** Extracted material follows **
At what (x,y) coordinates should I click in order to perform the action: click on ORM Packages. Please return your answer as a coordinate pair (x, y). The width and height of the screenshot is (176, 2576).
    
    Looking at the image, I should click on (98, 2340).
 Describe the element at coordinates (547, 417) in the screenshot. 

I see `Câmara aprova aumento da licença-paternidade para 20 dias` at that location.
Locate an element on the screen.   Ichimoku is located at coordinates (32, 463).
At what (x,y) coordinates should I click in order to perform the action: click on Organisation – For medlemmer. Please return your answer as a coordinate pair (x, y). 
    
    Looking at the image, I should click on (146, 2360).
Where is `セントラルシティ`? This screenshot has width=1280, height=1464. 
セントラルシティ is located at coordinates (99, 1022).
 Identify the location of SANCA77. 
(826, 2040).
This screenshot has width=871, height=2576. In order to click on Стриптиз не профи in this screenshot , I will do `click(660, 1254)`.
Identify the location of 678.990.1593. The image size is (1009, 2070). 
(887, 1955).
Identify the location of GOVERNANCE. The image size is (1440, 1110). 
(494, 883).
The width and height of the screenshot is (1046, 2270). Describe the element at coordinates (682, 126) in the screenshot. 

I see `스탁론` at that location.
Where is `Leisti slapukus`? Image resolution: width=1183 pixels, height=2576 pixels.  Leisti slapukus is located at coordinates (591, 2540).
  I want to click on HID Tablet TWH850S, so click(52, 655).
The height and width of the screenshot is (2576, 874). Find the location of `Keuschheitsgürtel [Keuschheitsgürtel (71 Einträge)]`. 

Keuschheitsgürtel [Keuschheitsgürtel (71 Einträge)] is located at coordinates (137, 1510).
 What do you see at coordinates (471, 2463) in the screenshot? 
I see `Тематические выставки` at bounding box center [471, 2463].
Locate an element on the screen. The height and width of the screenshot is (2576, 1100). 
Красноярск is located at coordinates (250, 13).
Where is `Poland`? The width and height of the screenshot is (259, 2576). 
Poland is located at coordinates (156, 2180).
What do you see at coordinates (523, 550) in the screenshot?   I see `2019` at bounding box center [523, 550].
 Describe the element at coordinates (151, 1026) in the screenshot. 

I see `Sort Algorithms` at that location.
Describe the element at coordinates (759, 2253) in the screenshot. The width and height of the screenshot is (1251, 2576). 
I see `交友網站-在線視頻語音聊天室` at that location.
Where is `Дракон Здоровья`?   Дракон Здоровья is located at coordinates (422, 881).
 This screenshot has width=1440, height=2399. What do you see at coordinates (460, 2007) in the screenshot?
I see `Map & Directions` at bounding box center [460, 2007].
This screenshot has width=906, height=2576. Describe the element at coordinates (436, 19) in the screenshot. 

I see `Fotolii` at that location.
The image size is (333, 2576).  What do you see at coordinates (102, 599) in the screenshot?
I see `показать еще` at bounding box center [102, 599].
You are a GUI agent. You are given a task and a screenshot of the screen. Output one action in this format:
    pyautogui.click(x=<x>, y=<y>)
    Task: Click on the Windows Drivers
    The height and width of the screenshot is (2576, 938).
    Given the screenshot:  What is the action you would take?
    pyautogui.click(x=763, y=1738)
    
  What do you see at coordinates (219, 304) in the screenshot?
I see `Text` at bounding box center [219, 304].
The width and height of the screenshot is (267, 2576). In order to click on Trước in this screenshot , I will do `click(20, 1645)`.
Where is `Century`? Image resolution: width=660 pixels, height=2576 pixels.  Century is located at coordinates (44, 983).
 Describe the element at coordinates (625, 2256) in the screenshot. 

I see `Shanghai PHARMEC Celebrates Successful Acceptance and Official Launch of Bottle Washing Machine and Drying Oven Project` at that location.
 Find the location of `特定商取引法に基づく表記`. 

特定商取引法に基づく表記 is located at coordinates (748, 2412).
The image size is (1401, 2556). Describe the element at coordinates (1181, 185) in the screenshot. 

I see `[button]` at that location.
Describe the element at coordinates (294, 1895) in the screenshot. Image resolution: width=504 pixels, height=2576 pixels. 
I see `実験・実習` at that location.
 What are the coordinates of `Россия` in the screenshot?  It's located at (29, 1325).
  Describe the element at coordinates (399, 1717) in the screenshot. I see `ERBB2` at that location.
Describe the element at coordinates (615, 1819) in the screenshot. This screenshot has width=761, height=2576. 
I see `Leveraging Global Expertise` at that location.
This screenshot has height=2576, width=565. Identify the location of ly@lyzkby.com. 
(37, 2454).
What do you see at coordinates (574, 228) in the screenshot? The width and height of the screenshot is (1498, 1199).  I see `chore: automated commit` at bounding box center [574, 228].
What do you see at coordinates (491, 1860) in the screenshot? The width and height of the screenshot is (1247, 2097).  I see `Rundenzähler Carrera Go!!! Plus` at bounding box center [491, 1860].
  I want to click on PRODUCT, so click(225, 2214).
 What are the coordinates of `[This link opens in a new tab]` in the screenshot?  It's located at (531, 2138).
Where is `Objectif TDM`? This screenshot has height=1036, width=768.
** End of Extracted material **
> Problem requirements: Extract exactly the lines between the line containing "What do you see at coordinates (491, 1860)" and the end of the data, including both.

> Exercise solution:
What do you see at coordinates (491, 1860) in the screenshot? The width and height of the screenshot is (1247, 2097).  I see `Rundenzähler Carrera Go!!! Plus` at bounding box center [491, 1860].
  I want to click on PRODUCT, so click(225, 2214).
 What are the coordinates of `[This link opens in a new tab]` in the screenshot?  It's located at (531, 2138).
Where is `Objectif TDM`? This screenshot has height=1036, width=768.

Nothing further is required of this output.